What to produce.
What lines of the data hold the string "arera"? Pull each one out.

┌──

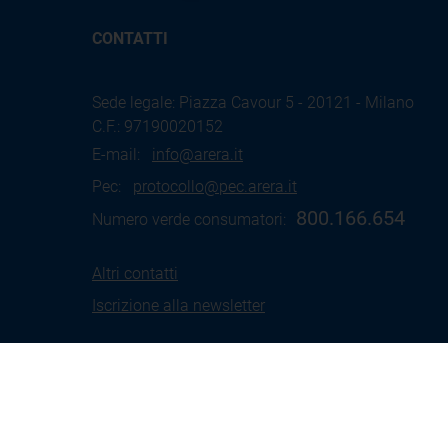
CONTATTI
Sede legale: Piazza Cavour 5 - 20121 - Milano
C.F.: 97190020152
E-mail:
info@arera.it
Pec:
protocollo@pec.arera.it
800.166.654
Numero verde consumatori:
Altri contatti
Iscrizione alla newsletter
Termini
Social Media
Coo
d'uso
Policy
Pol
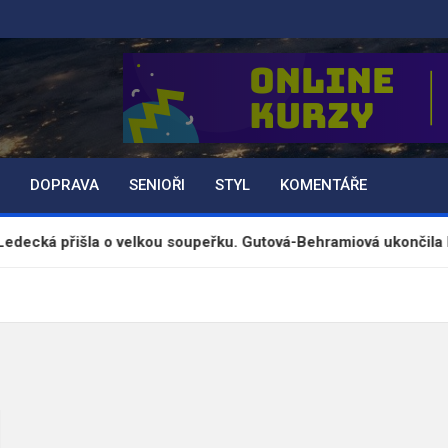
DOPRAVA
SENIOŘI
STYL
KOMENTÁŘE
išla o velkou soupeřku. Gutová-Behramiová ukončila kariéru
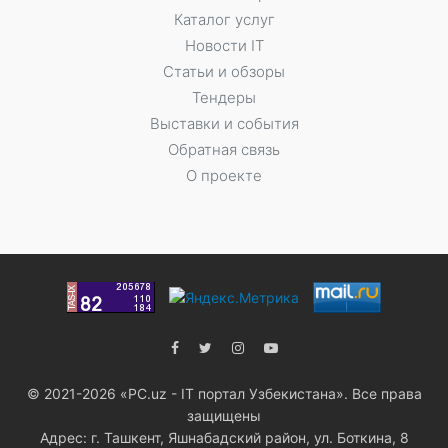
Каталог услуг
Новости IT
Статьи и обзоры
Тендеры
Выставки и события
Обратная связь
О проекте
© 2021-2026 «PC.uz - IT портал Узбекистана». Все права
защищены
Адрес: г. Ташкент, Яшнабадский район, ул. Боткина, 8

└──

Response.
info@arera.it
protocollo@pec.arera.it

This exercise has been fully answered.